Design: Quirky, but cheap feeling
PLAiR is a quirky-looking device. It has a familiar "USB drive"-like design, reminiscent of the Roku Streaming Stick, but its sleek teardrop shape and colorful cases gives it a neat visual flair. My review sample came in magenta, but PLAiR is also available in teal and black.
The visual appeal wanes once you get the device in your hands, though. The build quality veers toward feeling cheap, with the plastic casing giving the impression of being less than solid. In fact, when I initially pulled PLAiR out of its casing, the device's case split apart and that wasn't the last time that the plastic case didn't feel secure.
The shoddy casing isn't much of a problem if you permanently park PLAiR behind your TV, but it does put a slight damper on the device's portability.
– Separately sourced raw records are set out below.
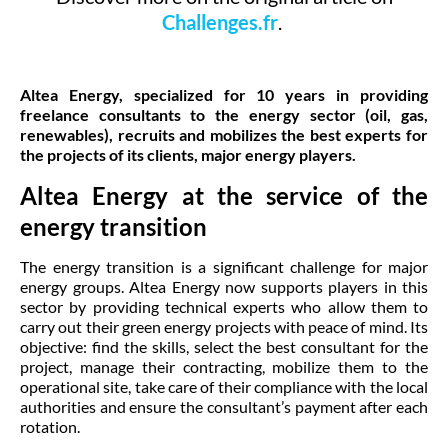
Challenges.fr
.
Altea Energy, specialized for 10 years in providing
freelance consultants to the energy sector (oil, gas,
renewables), recruits and mobilizes the best experts for
the projects of its clients, major energy players.
Altea Energy at the service of the
energy transition
The energy transition is a significant challenge for major
energy groups. Altea Energy now supports players in this
sector by providing technical experts who allow them to
carry out their green energy projects with peace of mind. Its
objective: find the skills, select the best consultant for the
project, manage their contracting, mobilize them to the
operational site, take care of their compliance with the local
authorities and ensure the consultant’s payment after each
rotation.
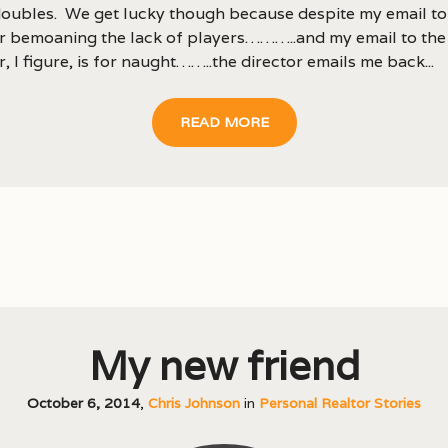
oubles. We get lucky though because despite my email to
or bemoaning the lack of players………..and my email to the
r, I figure, is for naught……..the director emails me back...
READ MORE
My new friend
October 6, 2014
,
Chris Johnson
in
Personal Realtor Stories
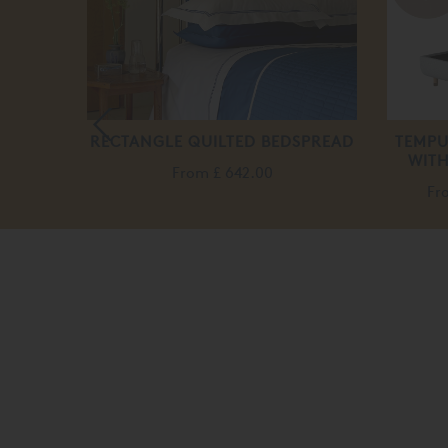
K DOWN
RECTANGLE QUILTED BEDSPREAD
TEMPU
LLOW
WITH
From
£ 642.00
0
Fr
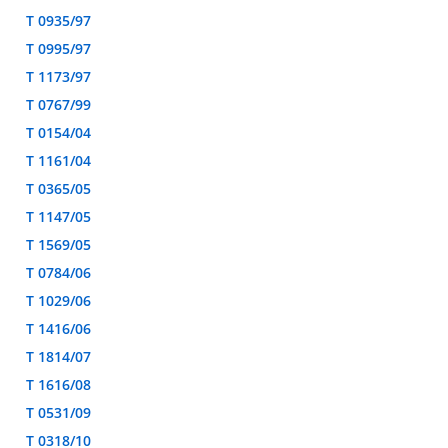
T 0935/97
T 0995/97
T 1173/97
T 0767/99
T 0154/04
T 1161/04
T 0365/05
T 1147/05
T 1569/05
T 0784/06
T 1029/06
T 1416/06
T 1814/07
T 1616/08
T 0531/09
T 0318/10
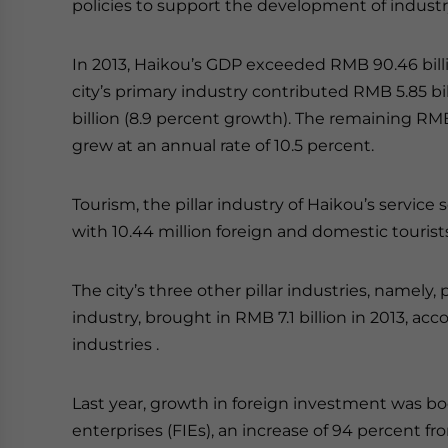
policies to support the development of industr
In 2013, Haikou’s GDP exceeded RMB 90.46 billi
city’s primary industry contributed RMB 5.85 bi
billion (8.9 percent growth). The remaining RMB
grew at an annual rate of 10.5 percent.
Tourism, the pillar industry of Haikou’s service s
with 10.44 million foreign and domestic tourists 
The city’s three other pillar industries, namel
industry, brought in RMB 7.1 billion in 2013, acc
industries .
Last year, growth in foreign investment was b
enterprises (FIEs), an increase of 94 percent fr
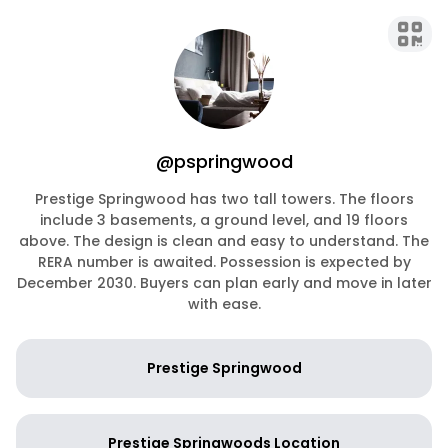
@pspringwood
Prestige Springwood has two tall towers. The floors
include 3 basements, a ground level, and 19 floors
above. The design is clean and easy to understand. The
RERA number is awaited. Possession is expected by
December 2030. Buyers can plan early and move in later
with ease.
Prestige Springwood
Prestige Springwoods Location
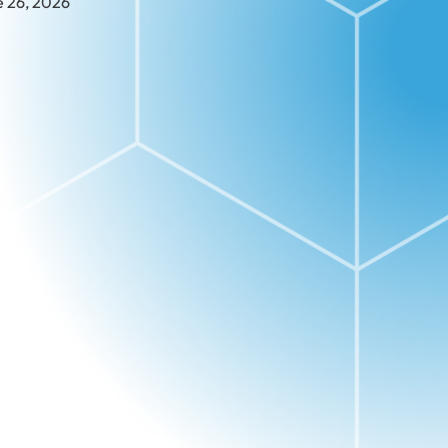
e 26, 2026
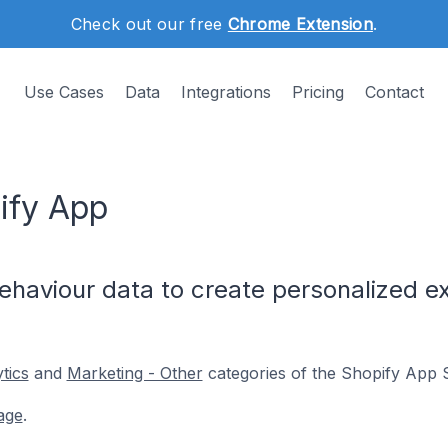
Check out our free
Chrome Extension
.
Use Cases
Data
Integrations
Pricing
Contact
ify App
haviour data to create personalized ex
tics
and
Marketing - Other
categories of the Shopify App S
age
.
PLAiR's ultracompact design makes it easy to throw in a bag, but I'm not confident it would hold up well in long-term use for travelers.
Setup: A streaming box without a box
Popping off the black cover reveals PLAiR's HDMI plug, designed to slide right into a spare port on your TV. The only issue is that, unlike USB or MHL, HDMI ports don't provide much power, so PLAiR requires a separate power source.
The tiny micro-USB port on the side of PLAiR is what powers the device and it draws power either directly from a power outlet using the included adapter or from your TV's USB port, if it has one. The extra cable certainly spoils quite a bit of the sleekness that the "just a stick" design implies and that PLAiR tacitly encourages with its marketing materials, which rarely show the power cable. (PLAiR says it's working on an MHL-compatible model that wouldn't need a separate power cable.)
More frustrating was that PLAiR's careless construction made it tough to actually get it powered on. The problem is the micro-USB port just didn't quite align with the opening in casing, making it difficult to get the USB plug in there. It's possible that I got a bad unit and that others work fine, but again, the overall build quality isn't reassuring.
Once I got the device physically installed, setup went a lot better. The onscreen instructions are simple, and after only a little fussing it connected to both my laptop and iPad.
The only glitch I ran into was using my dual-band router, which is configured with separately-named 2.4GHz and 5GHz networks. PLAiR doesn't support 5GHz networks and requires the device to be on the same wireless network, so I had to reconfigure all my devices to use the more crowded 2.4GHz network. Dual-band support would have been a nice for a device that relies so much on wireless streaming; Roku supports dual-band in both of its $99 streamers, including the Streaming Stick.
Content: Limited section, glitchy playback
Streaming from tablets and smartphones is done strictly via the PLAiR app, which offers curated content from various Web sources. At first glance it looks promising, with high-profile shows like "Conan" and "The Colbert Report", but that fades quickly once you figure out you're limited to clips, rather than full episodes.